When you want to make important decisions about relationships or anything else that’s important to you, you will find it helpful to expand your awareness to gain different insights that will inform your ability to decide. The following questioning process takes you through all three aspects described above. Give yourself the emotional space to notice what’s going on for you in response to each question.
- What are you scared of?
- What does your ego want from this relationship?
- What does your partner really want that will cause them to feel loved and appreciated?
- What do you really want to feel loved and appreciated?
- Are you prepared to love and appreciate every aspect of you?
- Are you prepared to love and appreciate every aspect of them?
- How are you feeling about them right now?
- How are you feeling about yourself right now?
- What thoughts are you thinking about them that’s causing you to feel this?

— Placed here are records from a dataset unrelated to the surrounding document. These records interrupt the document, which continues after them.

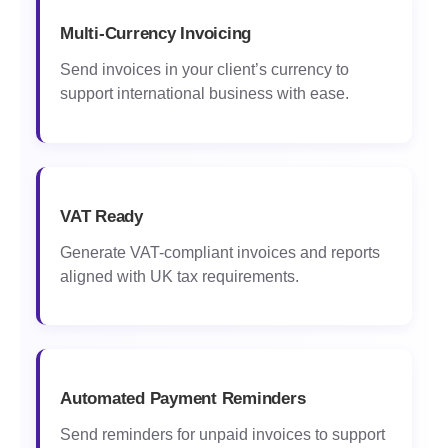
Multi-Currency Invoicing
Send invoices in your client’s currency to
support international business with ease.
VAT Ready
Generate VAT-compliant invoices and reports
aligned with UK tax requirements.
Automated Payment Reminders
Send reminders for unpaid invoices to support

- What other thoughts could you think instead that will change how you feel?
- What judgements and assumptions are you making about their behaviour?
- What limiting beliefs does your partner bring up in you?
- When did you decide to believe this?
- How does this belief benefit you?
- If you didn’t believe this and believed the opposite what would change?
- What has your partner taught you about yourself?
- How have you grown and developed as a result of knowing them?
- What new insights do you have about your relationship?
- What action feels right to take as the next step?
Difficulties in relationships are challenges because they provoke you to work on yourself. The very effort you invest in overcoming these challenges creates a change within you that elevates you to a higher version of yourself. Trust that you will know when to walk away and when to stay in the game. If you do decide to walk away then remind yourself that this relationship prepared you for someone better, someone more aligned to your truth. If you decide to stay in the game – take some deep breaths. Relationships are a catalyst for your own emotional pain to come to the surface for healing. Regardless of the outcome every relationship teaches you something about yourself.